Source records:
----------------

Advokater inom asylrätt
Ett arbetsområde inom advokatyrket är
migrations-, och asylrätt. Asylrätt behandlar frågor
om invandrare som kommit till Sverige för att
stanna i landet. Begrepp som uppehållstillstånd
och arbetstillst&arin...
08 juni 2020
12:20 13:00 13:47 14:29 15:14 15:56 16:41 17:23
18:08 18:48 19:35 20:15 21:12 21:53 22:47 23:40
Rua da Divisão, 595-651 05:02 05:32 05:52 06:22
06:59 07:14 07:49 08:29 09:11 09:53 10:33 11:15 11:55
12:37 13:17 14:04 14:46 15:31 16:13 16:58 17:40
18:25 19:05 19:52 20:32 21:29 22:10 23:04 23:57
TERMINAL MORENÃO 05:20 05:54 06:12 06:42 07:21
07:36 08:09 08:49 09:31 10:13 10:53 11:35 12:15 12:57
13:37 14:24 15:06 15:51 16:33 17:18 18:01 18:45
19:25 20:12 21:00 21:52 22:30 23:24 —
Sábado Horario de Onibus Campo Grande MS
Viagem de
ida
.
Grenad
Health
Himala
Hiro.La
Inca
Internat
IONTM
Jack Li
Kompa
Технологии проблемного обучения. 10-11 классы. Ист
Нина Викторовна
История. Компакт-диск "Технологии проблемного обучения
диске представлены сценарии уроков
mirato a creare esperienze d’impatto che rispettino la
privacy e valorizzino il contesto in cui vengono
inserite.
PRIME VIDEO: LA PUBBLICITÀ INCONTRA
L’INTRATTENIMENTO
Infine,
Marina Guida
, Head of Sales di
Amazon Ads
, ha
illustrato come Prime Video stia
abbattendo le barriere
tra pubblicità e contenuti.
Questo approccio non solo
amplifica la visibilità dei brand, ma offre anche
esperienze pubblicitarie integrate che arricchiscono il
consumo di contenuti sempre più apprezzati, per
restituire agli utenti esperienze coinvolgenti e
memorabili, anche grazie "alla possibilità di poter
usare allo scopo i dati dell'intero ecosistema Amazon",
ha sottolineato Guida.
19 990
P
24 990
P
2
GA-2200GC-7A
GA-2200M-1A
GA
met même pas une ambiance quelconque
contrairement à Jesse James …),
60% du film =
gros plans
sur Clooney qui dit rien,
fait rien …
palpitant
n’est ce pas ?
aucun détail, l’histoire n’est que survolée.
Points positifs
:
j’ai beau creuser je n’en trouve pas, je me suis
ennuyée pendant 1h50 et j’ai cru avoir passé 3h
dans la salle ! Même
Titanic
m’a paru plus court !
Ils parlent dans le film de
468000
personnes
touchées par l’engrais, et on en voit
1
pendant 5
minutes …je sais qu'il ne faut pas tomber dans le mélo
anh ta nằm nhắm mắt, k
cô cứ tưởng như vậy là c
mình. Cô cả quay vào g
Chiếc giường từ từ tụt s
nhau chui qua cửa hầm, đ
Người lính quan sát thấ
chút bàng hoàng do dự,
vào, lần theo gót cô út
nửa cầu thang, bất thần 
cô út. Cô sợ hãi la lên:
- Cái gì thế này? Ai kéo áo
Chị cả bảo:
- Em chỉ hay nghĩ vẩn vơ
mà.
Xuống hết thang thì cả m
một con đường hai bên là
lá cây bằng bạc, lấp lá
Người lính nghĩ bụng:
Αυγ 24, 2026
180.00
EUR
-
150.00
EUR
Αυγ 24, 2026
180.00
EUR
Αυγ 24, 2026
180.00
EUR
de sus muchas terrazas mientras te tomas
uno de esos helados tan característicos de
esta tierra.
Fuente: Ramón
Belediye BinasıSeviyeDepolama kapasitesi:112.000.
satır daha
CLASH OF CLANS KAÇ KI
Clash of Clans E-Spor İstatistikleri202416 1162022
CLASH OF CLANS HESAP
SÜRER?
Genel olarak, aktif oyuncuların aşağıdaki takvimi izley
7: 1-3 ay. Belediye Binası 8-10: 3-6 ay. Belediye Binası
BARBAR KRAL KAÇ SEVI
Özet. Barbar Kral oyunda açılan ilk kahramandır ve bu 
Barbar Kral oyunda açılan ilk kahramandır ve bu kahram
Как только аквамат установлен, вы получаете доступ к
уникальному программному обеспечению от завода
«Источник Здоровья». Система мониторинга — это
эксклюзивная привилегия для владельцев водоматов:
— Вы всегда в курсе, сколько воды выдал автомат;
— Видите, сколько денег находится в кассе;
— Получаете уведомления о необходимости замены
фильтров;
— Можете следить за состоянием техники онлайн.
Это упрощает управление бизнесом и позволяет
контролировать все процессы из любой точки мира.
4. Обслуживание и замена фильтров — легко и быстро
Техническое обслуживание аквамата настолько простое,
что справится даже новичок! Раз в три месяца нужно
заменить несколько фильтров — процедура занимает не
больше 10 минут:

----------------

Goal of the exercise:
Please copy every line of the data that carries the string "açılan".

Solution for this problem:
Özet. Barbar Kral oyunda açılan ilk kahramandır ve bu 
Barbar Kral oyunda açılan ilk kahramandır ve bu kahram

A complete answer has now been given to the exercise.